# how to make ridge cap shingles with tabless architectural shingles



## Scuba_Dave

I don't think it will look right at all
I bought the matching ridge shingles for my roof


----------



## Ed the Roofer

The laminated pieces will wind up sticking up and out like a sore thumb.

You can either buy the Hip and Ridge Cap shingles that come pre-perforated from the same manufacturer.....

ot

You can see if the color from the 3-tab from that same manufacturer or another one precisely or even just closely matches the color of the architectural shingle you are installing.

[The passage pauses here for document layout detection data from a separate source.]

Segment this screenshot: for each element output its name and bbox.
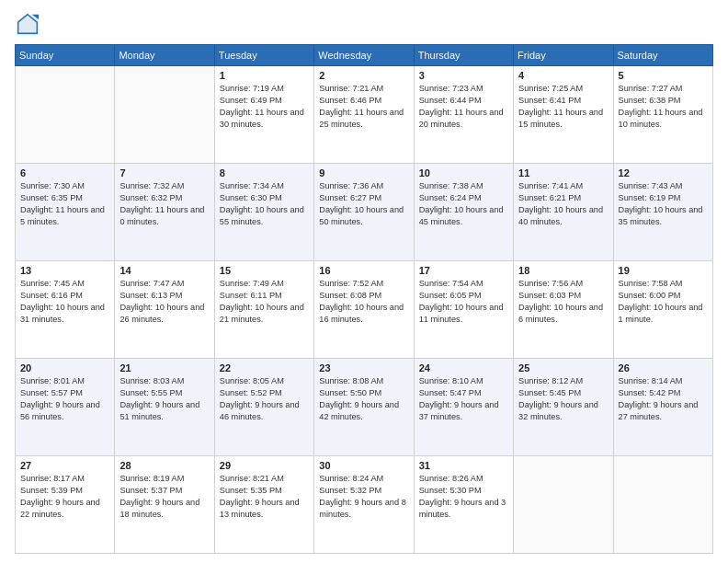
- calendar-cell: 7Sunrise: 7:32 AM Sunset: 6:32 PM Daylig…: [115, 164, 214, 261]
- day-number: 16: [319, 265, 408, 276]
- calendar-cell: [613, 456, 712, 554]
- day-info: Sunrise: 7:36 AM Sunset: 6:27 PM Dayligh…: [319, 180, 408, 228]
- day-number: 7: [119, 167, 209, 178]
- weekday-header: Monday: [115, 45, 214, 66]
- calendar-cell: 15Sunrise: 7:49 AM Sunset: 6:11 PM Dayli…: [214, 261, 313, 359]
- day-info: Sunrise: 7:43 AM Sunset: 6:19 PM Dayligh…: [619, 180, 708, 228]
- calendar-cell: 23Sunrise: 8:08 AM Sunset: 5:50 PM Dayli…: [314, 359, 414, 456]
- day-number: 31: [419, 460, 508, 471]
- calendar-cell: 28Sunrise: 8:19 AM Sunset: 5:37 PM Dayli…: [115, 456, 214, 554]
- day-number: 18: [518, 265, 608, 276]
- calendar-cell: 11Sunrise: 7:41 AM Sunset: 6:21 PM Dayli…: [514, 164, 613, 261]
- weekday-header: Tuesday: [214, 45, 313, 66]
- day-info: Sunrise: 8:24 AM Sunset: 5:32 PM Dayligh…: [319, 473, 408, 521]
- calendar-cell: 5Sunrise: 7:27 AM Sunset: 6:38 PM Daylig…: [613, 66, 712, 164]
- day-number: 3: [419, 70, 508, 81]
- calendar-cell: 24Sunrise: 8:10 AM Sunset: 5:47 PM Dayli…: [414, 359, 513, 456]
- day-info: Sunrise: 8:17 AM Sunset: 5:39 PM Dayligh…: [20, 473, 109, 521]
- calendar-table: SundayMondayTuesdayWednesdayThursdayFrid…: [15, 44, 713, 554]
- calendar-cell: 21Sunrise: 8:03 AM Sunset: 5:55 PM Dayli…: [115, 359, 214, 456]
- day-number: 15: [220, 265, 309, 276]
- calendar-week-row: 6Sunrise: 7:30 AM Sunset: 6:35 PM Daylig…: [16, 164, 713, 261]
- calendar-week-row: 27Sunrise: 8:17 AM Sunset: 5:39 PM Dayli…: [16, 456, 713, 554]
- day-info: Sunrise: 8:14 AM Sunset: 5:42 PM Dayligh…: [619, 375, 708, 423]
- calendar-week-row: 13Sunrise: 7:45 AM Sunset: 6:16 PM Dayli…: [16, 261, 713, 359]
- day-info: Sunrise: 7:45 AM Sunset: 6:16 PM Dayligh…: [20, 278, 109, 326]
- day-info: Sunrise: 7:54 AM Sunset: 6:05 PM Dayligh…: [419, 278, 508, 326]
- weekday-header: Sunday: [16, 45, 115, 66]
- calendar-cell: 25Sunrise: 8:12 AM Sunset: 5:45 PM Dayli…: [514, 359, 613, 456]
- logo: [15, 11, 44, 37]
- day-info: Sunrise: 7:47 AM Sunset: 6:13 PM Dayligh…: [119, 278, 209, 326]
- day-number: 20: [20, 362, 109, 373]
- day-info: Sunrise: 7:30 AM Sunset: 6:35 PM Dayligh…: [20, 180, 109, 228]
- weekday-header: Thursday: [414, 45, 513, 66]
- calendar-cell: 29Sunrise: 8:21 AM Sunset: 5:35 PM Dayli…: [214, 456, 313, 554]
- day-number: 12: [619, 167, 708, 178]
- day-number: 1: [220, 70, 309, 81]
- calendar-cell: 26Sunrise: 8:14 AM Sunset: 5:42 PM Dayli…: [613, 359, 712, 456]
- day-info: Sunrise: 8:03 AM Sunset: 5:55 PM Dayligh…: [119, 375, 209, 423]
- day-info: Sunrise: 7:49 AM Sunset: 6:11 PM Dayligh…: [220, 278, 309, 326]
- day-number: 10: [419, 167, 508, 178]
- day-info: Sunrise: 7:52 AM Sunset: 6:08 PM Dayligh…: [319, 278, 408, 326]
- day-number: 23: [319, 362, 408, 373]
- calendar-cell: 1Sunrise: 7:19 AM Sunset: 6:49 PM Daylig…: [214, 66, 313, 164]
- day-number: 6: [20, 167, 109, 178]
- day-info: Sunrise: 7:23 AM Sunset: 6:44 PM Dayligh…: [419, 83, 508, 131]
- weekday-header: Saturday: [613, 45, 712, 66]
- day-number: 14: [119, 265, 209, 276]
- calendar-cell: 27Sunrise: 8:17 AM Sunset: 5:39 PM Dayli…: [16, 456, 115, 554]
- day-info: Sunrise: 8:21 AM Sunset: 5:35 PM Dayligh…: [220, 473, 309, 521]
- day-number: 28: [119, 460, 209, 471]
- day-info: Sunrise: 8:01 AM Sunset: 5:57 PM Dayligh…: [20, 375, 109, 423]
- day-number: 26: [619, 362, 708, 373]
- calendar-cell: 19Sunrise: 7:58 AM Sunset: 6:00 PM Dayli…: [613, 261, 712, 359]
- day-info: Sunrise: 7:56 AM Sunset: 6:03 PM Dayligh…: [518, 278, 608, 326]
- day-info: Sunrise: 7:38 AM Sunset: 6:24 PM Dayligh…: [419, 180, 508, 228]
- calendar-cell: 9Sunrise: 7:36 AM Sunset: 6:27 PM Daylig…: [314, 164, 414, 261]
- calendar-cell: 18Sunrise: 7:56 AM Sunset: 6:03 PM Dayli…: [514, 261, 613, 359]
- day-info: Sunrise: 7:58 AM Sunset: 6:00 PM Dayligh…: [619, 278, 708, 326]
- calendar-cell: 10Sunrise: 7:38 AM Sunset: 6:24 PM Dayli…: [414, 164, 513, 261]
- day-number: 22: [220, 362, 309, 373]
- calendar-week-row: 1Sunrise: 7:19 AM Sunset: 6:49 PM Daylig…: [16, 66, 713, 164]
- logo-icon: [15, 11, 40, 37]
- day-info: Sunrise: 8:08 AM Sunset: 5:50 PM Dayligh…: [319, 375, 408, 423]
- calendar-cell: 22Sunrise: 8:05 AM Sunset: 5:52 PM Dayli…: [214, 359, 313, 456]
- day-info: Sunrise: 8:26 AM Sunset: 5:30 PM Dayligh…: [419, 473, 508, 521]
- calendar-cell: 31Sunrise: 8:26 AM Sunset: 5:30 PM Dayli…: [414, 456, 513, 554]
- day-number: 9: [319, 167, 408, 178]
- calendar-week-row: 20Sunrise: 8:01 AM Sunset: 5:57 PM Dayli…: [16, 359, 713, 456]
- calendar-cell: 20Sunrise: 8:01 AM Sunset: 5:57 PM Dayli…: [16, 359, 115, 456]
- day-number: 13: [20, 265, 109, 276]
- day-number: 4: [518, 70, 608, 81]
- calendar-cell: 4Sunrise: 7:25 AM Sunset: 6:41 PM Daylig…: [514, 66, 613, 164]
- day-number: 5: [619, 70, 708, 81]
- calendar-cell: 30Sunrise: 8:24 AM Sunset: 5:32 PM Dayli…: [314, 456, 414, 554]
- day-number: 17: [419, 265, 508, 276]
- calendar-cell: 3Sunrise: 7:23 AM Sunset: 6:44 PM Daylig…: [414, 66, 513, 164]
- calendar-cell: 8Sunrise: 7:34 AM Sunset: 6:30 PM Daylig…: [214, 164, 313, 261]
- day-number: 2: [319, 70, 408, 81]
- calendar-cell: 14Sunrise: 7:47 AM Sunset: 6:13 PM Dayli…: [115, 261, 214, 359]
- day-info: Sunrise: 7:21 AM Sunset: 6:46 PM Dayligh…: [319, 83, 408, 131]
- day-number: 25: [518, 362, 608, 373]
- day-info: Sunrise: 7:34 AM Sunset: 6:30 PM Dayligh…: [220, 180, 309, 228]
- day-number: 8: [220, 167, 309, 178]
- calendar-cell: [514, 456, 613, 554]
- day-info: Sunrise: 7:32 AM Sunset: 6:32 PM Dayligh…: [119, 180, 209, 228]
- day-info: Sunrise: 7:27 AM Sunset: 6:38 PM Dayligh…: [619, 83, 708, 131]
- day-number: 29: [220, 460, 309, 471]
- day-info: Sunrise: 8:10 AM Sunset: 5:47 PM Dayligh…: [419, 375, 508, 423]
- calendar-cell: 17Sunrise: 7:54 AM Sunset: 6:05 PM Dayli…: [414, 261, 513, 359]
- day-info: Sunrise: 7:19 AM Sunset: 6:49 PM Dayligh…: [220, 83, 309, 131]
- weekday-header: Friday: [514, 45, 613, 66]
- calendar-cell: [16, 66, 115, 164]
- page-header: [15, 11, 713, 37]
- calendar-cell: 2Sunrise: 7:21 AM Sunset: 6:46 PM Daylig…: [314, 66, 414, 164]
- day-info: Sunrise: 8:12 AM Sunset: 5:45 PM Dayligh…: [518, 375, 608, 423]
- page-container: SundayMondayTuesdayWednesdayThursdayFrid…: [0, 0, 728, 563]
- day-number: 11: [518, 167, 608, 178]
- calendar-cell: [115, 66, 214, 164]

You will regret it if you use the laminated architechturals now and have to replace them in the future.

Ed


----------



## RippySkippy

Several years ago I roofed my old house with the same shingles, and just cut up a standard shingle into thirds and angle cut the "upper half" of the shingle (image below) and laid them as normal. I found if I trimed the corners, they laid better. BTW when I shingled my house, I didn't have ready access to the matching ridge caps Now many stores sell them next to the bundles.

My roof was a straight run ranch with a 4/12 pitch. I don't think I would try it with anything steeper as they may not bend and lay flat over the ridge. Nor were they installed over a ridge vent.

They looked fine, I kept watch to see if the layers were separating over the ridge, I suspected they would so I kept an eye out. When I sold the house a couple of years ago...after 10 years it was fine.


----------